Grass is an inoffensive perennial that is minimally decorative, inedible, provides no shade and attracts only the “wildlife” that sustains itself on kegs of beer. It is also overwhelmingly the ground cover of choice in North America. Its virtue is its uniformity: This is the Marine haircut of the plant world.

But why do we grow lawns in regions intended for cactus and Gila monsters? Why are there golf courses in Phoenix? Whose idea of sanity is it to pump fresh water from ancient aquifers so we can make the desert look like a rain forest? And why do we nurture our lawns with water and fertilizers so we can attack it with an arsenal of lawn tractors, weed whackers, bazookas and mortars.

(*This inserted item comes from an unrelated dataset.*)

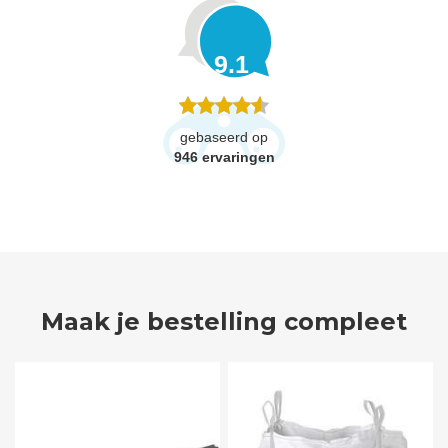
9.1
gebaseerd op
946
ervaringen
Maak je bestelling compleet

On Sunday afternoons, our neighborhoods sound like war zones.

We’re living the American Dream, internal combustion style, but the dream has to change. We’re using up the oil, using up fresh water; we’re putting the waste into the air we breathe. If you want to do something about the situation, take a look at your own back yard. If it’s covered with grass, you have an opportunity to take dramatic and effective environmental action by joining the revolution to lose your lawn.

I signed on after reading a delightful manifesto by Toby Hemenway called Gaia’s Garden: A Guide to Home-Scale Permaculture. Permaculture works with the ecosystem to maintain permanent horticulture by relying on renewable resources. Hemenway shows that by treating nature as an ally instead of an enemy, you can create a beautiful, productive, ecological garden in your own backyard. Hemenway takes the teachings of permaculture pioneers David Holmgren and Bill Mollison and makes them accessible to the average person. The result is deceptively simple, beguiling and completely revolutionary. It makes such sense replacing grass with vegetables and perennials you’ll never look at lawn care or gardening the same way again.